In my view, since the Evaluation Act concerns teacher rights, benefits, and obligations, the plain language of the employment contract incorporated the provisions of that statute. See Denver Classroom Teachers Ass'n v. School District No. 1, 911 P.2d 690 (Colo.App.1995) (language of a contract *323 must be construed in harmony with the plain and generally accepted meaning of words employed).

Even if the majority is correct in its conclusion that Axtell does not have any rights under the Evaluation Act that would be created by a private right of action, it nonetheless remains true that she is provided a benefit, specifically a performance evaluation and remediation plan. Further, the School District is likewise bound by an obligation, specifically, to comply with the evaluation and remediation procedures as set forth in the Evaluation Act. See Department of Health v. Donahue, 690 P.2d 243 (Colo.1984) (personnel rule granting informal meeting to public employees whose job performance deemed unsatisfactory included probationary employees and, therefore, failure to grant probationary employee predisciplinary meeting pursuant to rule held to be violation of procedural due process).

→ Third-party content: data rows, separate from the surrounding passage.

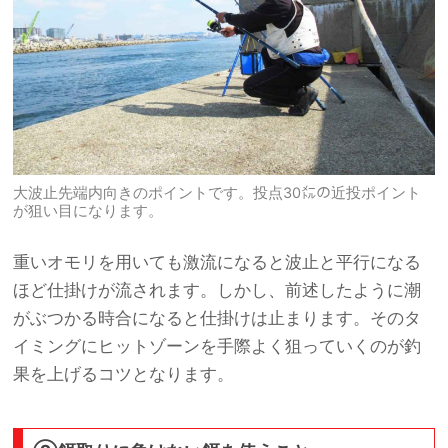
大波止先端内向きのポイントです。投点30㍍の近投ポイント
が狙い目になります。
重いオモリを用いても激流になると波止と平行になる
ほど仕掛けが流されます。しかし、前述したように潮
がぶつかる時合になると仕掛けは止まります。そのタ
イミングにヒットゾーンを手際よく狙っていくのが釣
果を上げるコツとなります。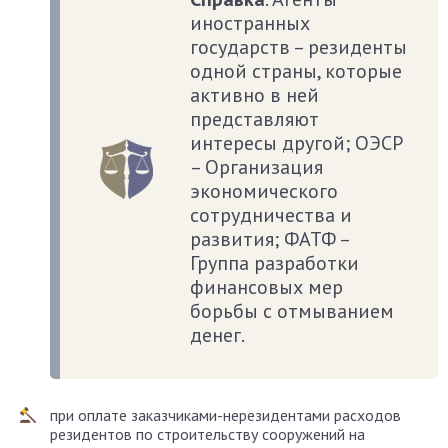
иностранных
государств – резиденты
одной страны, которые
активно в ней
представляют
интересы другой; ОЭСР
– Организация
экономического
сотрудничества и
развития; ФАТФ –
Группа разработки
финансовых мер
борьбы с отмыванием
денег.
при оплате заказчиками-нерезидентами расходов
резидентов по строительству сооружений на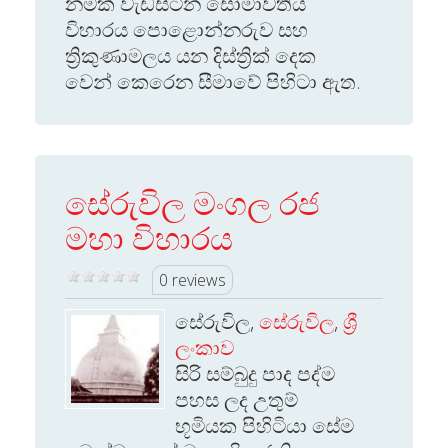
නමක් වැඩසිටින සෝමාවතිය
විහාරය පොළොන්නරුව සහ
ත්‍රිකුණාමලය යන දිස්ත්‍රික් දෙක
වෙන් කෙරෙන සීමාවේ පිහිටා ඇත.
සේරුවිල මංගල රජ
මහා විහාරය
0 reviews
සේරුවිල,
සේරුවිල
,
ශ්‍රී
ලංකාව
සිරි සම්බුදු පාද පද්ම
පහස ලද උතුම්
භූමියක පිහිටියා සේම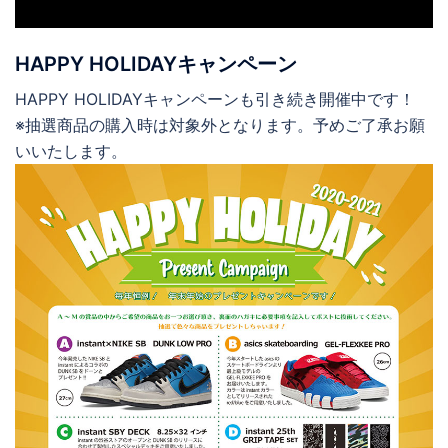
HAPPY HOLIDAYキャンペーン
HAPPY HOLIDAYキャンペーンも引き続き開催中です！
※抽選商品の購入時は対象外となります。予めご了承お願
いいたします。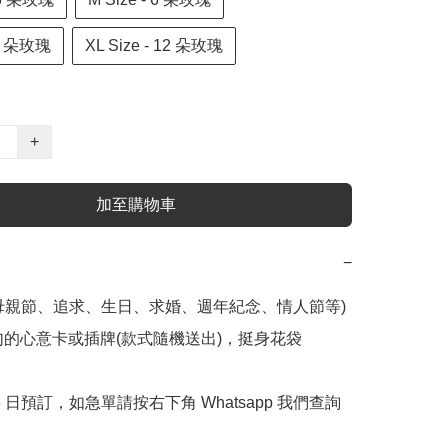
- 9 朵玫瑰
XL Size - 12 朵玫瑰
+
加至購物車
−
母親節、追求、生日、求婚、週年紀念、情人節等) 

字句的心意卡或插牌(款式隨機送出)，挺身花袋

 3 日預訂，如急單請按右下角 Whatsapp 我們查詢 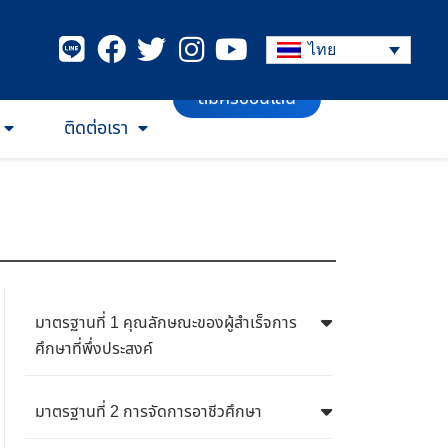
ไทย
สมัครออนไลน์
ติดต่อเรา
มาตรฐานที่ 1 คุณลักษณะของผู้สำเร็จการ
ศึกษาที่พึ่งประสงค์
มาตรฐานที่ 2 การจัดการอาชีวศึกษา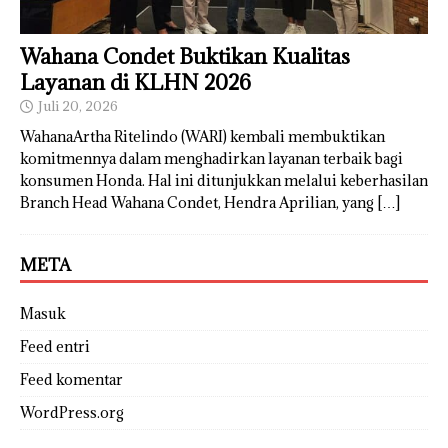
Wahana Condet Buktikan Kualitas
Layanan di KLHN 2026
Juli 20, 2026
WahanaArtha Ritelindo (WARI) kembali membuktikan
komitmennya dalam menghadirkan layanan terbaik bagi
konsumen Honda. Hal ini ditunjukkan melalui keberhasilan
Branch Head Wahana Condet, Hendra Aprilian, yang
[…]
META
Masuk
Feed entri
Feed komentar
WordPress.org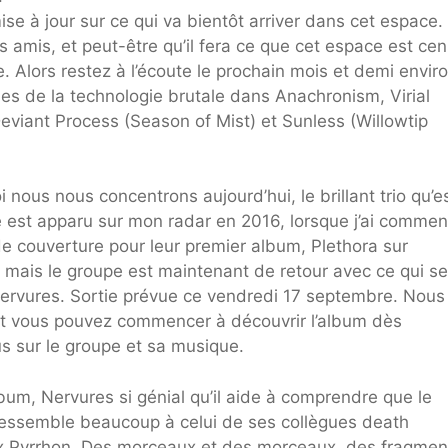
se à jour sur ce qui va bientôt arriver dans cet espace.
 amis, et peut-être qu’il fera ce que cet espace est ce
e. Alors restez à l’écoute le prochain mois et demi envir
es de la technologie brutale dans Anachronism, Virial
 Deviant Process (Season of Mist) et Sunless (Willowtip
 nous nous concentrons aujourd’hui, le brillant trio qu’e
 est apparu sur mon radar en 2016, lorsque j’ai comme
de couverture pour leur premier album, Plethora sur
 mais le groupe est maintenant de retour avec ce qui s
Nervures. Sortie prévue ce vendredi 17 septembre. Nous
et vous pouvez commencer à découvrir l’album dès
us sur le groupe et sa musique.
bum, Nervures si génial qu’il aide à comprendre que le
essemble beaucoup à celui de ses collègues death
x Pyrrhon. Des morceaux et des morceaux, des fragmen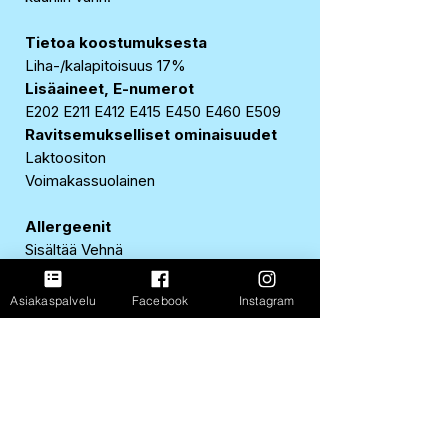
Tietoa koostumuksesta
Liha-/kalapitoisuus 17%
Lisäaineet, E-numerot
E202 E211 E412 E415 E450 E460 E509
Ravitsemukselliset ominaisuudet
Laktoositon
Voimakassuolainen
Allergeenit
Sisältää Vehnä
Sisältää Siemenet
Sisältää Naudanliha
Asiakaspalvelu
Facebook
Instagram
Sisältää Muna
Sisältää Maito
Sisältää Gluteenia sisältävät viljat ja -
tuotteet
Sisältää Auringonkukan siemenet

I recognize that the Teacher Employment, Compensation, and Dismissal Act (TECDA), § 22-63-203, C.R.S.1997, provides that a probationary teacher does not have any right to renewal of his or her employment contract. Also, although TECDA does entitle a probationary teacher to written notice of the reasons for contract nonrenewal, it does not establish any rights for probationary teachers, either in contract or property. See § 22-63-203(4)(b), C.R.S.1997. However, Axtell does not assert here any right to renewal of her contract or any other right under TECDA. Rather, she contends that the School District denied her a proper evaluation and remediation plan pursuant to the Evaluation Act as incorporated into her employment contract.

I express no opinion on the merits of Axtell's breach of contract claim. Further, if Axtell successfully establishes the School District's breach, she would still have to prove damages. See Department of Health v. Donahue, supra.

The School District asserts that Axtell failed to prove actual damages and that, therefore, dismissal of her contract claim was appropriate. However, even if Axtell cannot prove actual damages, she may still be entitled to nominal damages. See Overland Development Co. v. Marston Slopes Development Co., 773 P.2d 1112 (Colo.App.1989); cf. Russell v. First American Mortgage Co., 39 Colo. App. 360, 565 P.2d 972 (1977) (recovery precluded where facts establishing damages are uncertain and speculative).

Accordingly, I would reverse the judgment on this claim and remand the cause for further proceedings to determine whether the School District breached the contract. In all other respects, I concur with the majority.